Under the proposed regulation, vans and Sport Utility Vehicles (SUVs) will no longer be exempt from various safety features which until now have only been required for ordinary passenger cars. These features include tyre pressure monitoring, intelligent speed assistance, alcohol interlock, driver drowsiness monitoring and emergency stop signals.
More advanced safety measures will be required for passenger cars and light commercial cars. These include event data recorders, which store data such as the car's speed or the state of activation of the car's safety systems before, during and after a collision, and enlarged head impact protection zones capable of mitigating injuries in collisions with vulnerable road users such as pedestrians and cyclists. Specific safety rules will apply to trucks, buses, hydrogen-powered vehicles and automated vehicles.

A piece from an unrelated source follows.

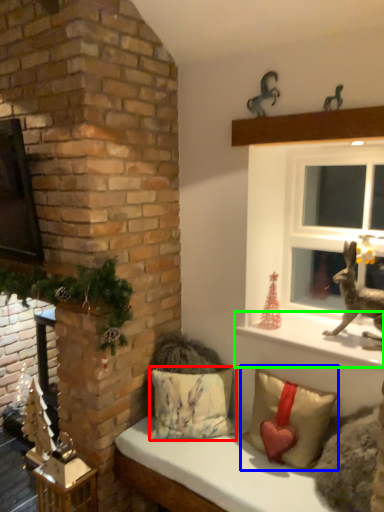 Question: Which object is the closest to the pillow (highlighted by a red box)? Choose among these: pillow (highlighted by a blue box) or window sill (highlighted by a green box).

Choices:
 (A) pillow
 (B) window sill

Answer: (A)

The draft regulation updates existing rules on car safety contained in the General Safety Regulation (EC) 661/2009, the Pedestrian Safety Regulation (EC) 78/2009 and the Hydrogen Safety Regulation (EC) 79/2009.
The Commission will be able to update the technical specifications through delegated acts to take account of future technical developments.
EU statistics show that progress in reducing road fatalities in the EU has stalled in recent years. The proposed regulation aims to limit the number of fatalities and severe injuries due to road accidents. It is part of the third "Europe on the Move" mobility package.